Condomínios devem entrar na Onda Roxa?

Opinião / 27/03/2021 - 06h00

Allan Milagres*

Como medida específica e complementar de enfrentamento da pandemia, o Estado de Minas Gerais, através do “Comitê Extraordinário Covid-19”, instituiu o “Protocolo Onda Roxa”, através do qual os municípios, independentemente de adesão ao Plano Minas Consciente, devem adotar medidas necessárias ao cumprimento da deliberação nº 130 de 03 de março de 2021 que determina, além da suspensão do comércio, das atividades e dos empreendimentos públicos ou privados não essenciais, a proibição de circulação de pessoas que não estejam ligadas aos serviços essenciais.

Estão proibidas, também, a circulação de pessoas sem o uso de máscara de proteção, em qualquer espaço público ou de uso coletivo, ainda que privado; a circulação de pessoas com sintomas gripais, exceto para a realização ou acompanhamento de consultas/exames médico-hospitalares; e a realização de visitas sociais, eventos, encontros e reuniões de qualquer natureza, públicos ou privados. Nesse sentido, locais privados como os condomínios de apartamentos e de casas, em especial aqueles que possuem uma grande circulação de moradores, de funcionários e de visitantes também devem observar as determinações da autoridade local e, principalmente, da “Onda Roxa” e se adequarem aos protocolos estabelecidos, cabendo aos moradores assegurarem a salubridade e a segurança uns dos outros.
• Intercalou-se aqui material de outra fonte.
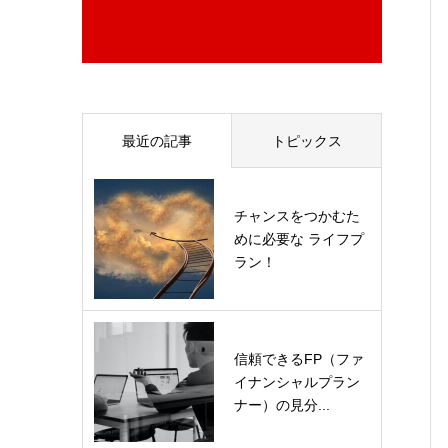
最近の記事
トピックス
チャンスをつかむた
めに必要な ライフプ
ラン！
信頼できるFP（ファ
イナンシャルプラン
ナー）の見分...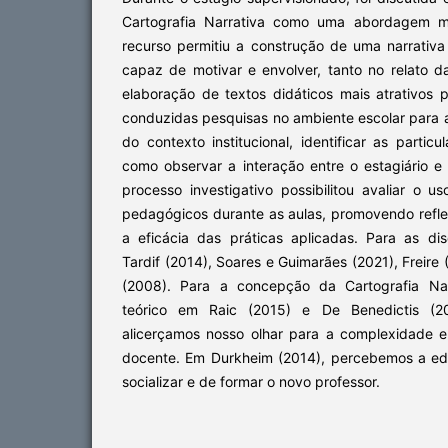
Cartografia Narrativa como uma abordagem me
recurso permitiu a construção de uma narrativ
capaz de motivar e envolver, tanto no relato d
elaboração de textos didáticos mais atrativos 
conduzidas pesquisas no ambiente escolar para
do contexto institucional, identificar as parti
como observar a interação entre o estagiário e
processo investigativo possibilitou avaliar o 
pedagógicos durante as aulas, promovendo refl
a eficácia das práticas aplicadas. Para as di
Tardif (2014), Soares e Guimarães (2021), Freire
(2008). Para a concepção da Cartografia Nar
teórico em Raic (2015) e De Benedictis (2
alicerçamos nosso olhar para a complexidade 
docente. Em Durkheim (2014), percebemos a e
socializar e de formar o novo professor.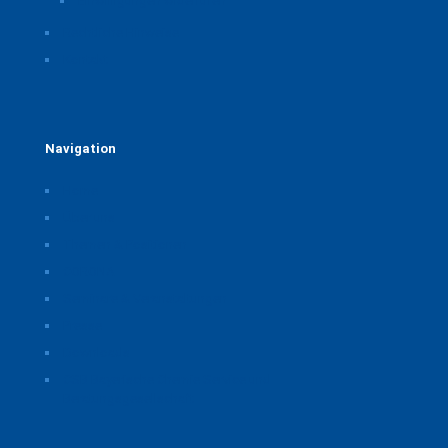
Einwilligungen widerrufen
Rechtliche Hinweise
Kontakt
Navigation
Home
Über uns
Themen & Positionen
CORONA
Seminare & Veranstaltungen
Presse
Downloads
CSB Bayerische Chemie Service und
Beratungsgesellschaft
O síndico, por sua vez, deve, além de fazer com que as pessoas cumpram as regras condominiais, comunicar à autoridade sanitária a presença de morador com algum sintoma da doença no condomínio (Lei 23.646/20) e às demais autoridades pessoas que estejam descumprindo a “Onda Roxa”. Estão proibidas, então, as assembleias ou os encontros presenciais, as festas, a permanência de pessoas nas áreas comuns e de lazer dos condomínios, a circulação de pessoas sem o uso de máscaras, dentre outras medidas deliberadas e aprovadas pelo condomínio.
Aconselha-se que os condomínios continuem realizando as assembleias de maneira virtual, inclusive para questões urgentes como prestação de contas do síndico, a prorrogação temporária do mandato do síndico, as medidas proibitivas e as permissivas durante o isolamento social, as (des) autorizações de realização de obras não urgentes.
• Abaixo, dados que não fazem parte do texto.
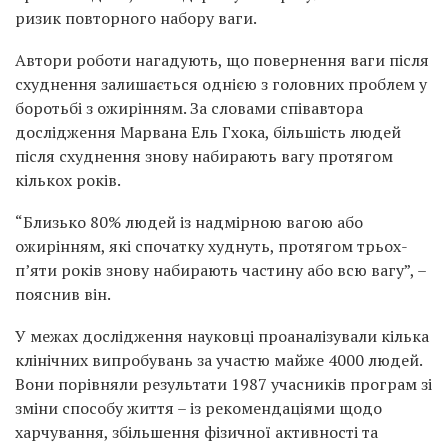
ризик повторного набору ваги.
Автори роботи нагадують, що повернення ваги після
схуднення залишається однією з головних проблем у
боротьбі з ожирінням. За словами співавтора
дослідження Марвана Ель Гхока, більшість людей
після схуднення знову набирають вагу протягом
кількох років.
“Близько 80% людей із надмірною вагою або
ожирінням, які спочатку худнуть, протягом трьох-
п’яти років знову набирають частину або всю вагу”, –
пояснив він.
У межах дослідження науковці проаналізували кілька
клінічних випробувань за участю майже 4000 людей.
Вони порівняли результати 1987 учасників програм зі
зміни способу життя – із рекомендаціями щодо
харчування, збільшення фізичної активності та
Alerta-se, entretanto, que o síndico deve tomar as suas decisões pautadas nas regras do condomínio, sendo permitida e aconselhável a criação de um conselho extraordinário de combate à covid-19 para tomar decisões democráticas, enérgicas e legítimas em prol do condomínio.

Vale lembrar que em razão do avanço do número de casos, de óbitos e de internações, o Governo mineiro determinou a manutenção dessas medidas restritivas da “Onda Roxa” até o dia 4 de abril de 2021. Portanto, o isolamento social é medida que se impõe para que “a incidência do estado caia e menos pacientes fiquem esperando por leitos nos hospitais”, segundo o Governo. Enfim, é momento de paciência e de respeito à saúde e à segurança de todos.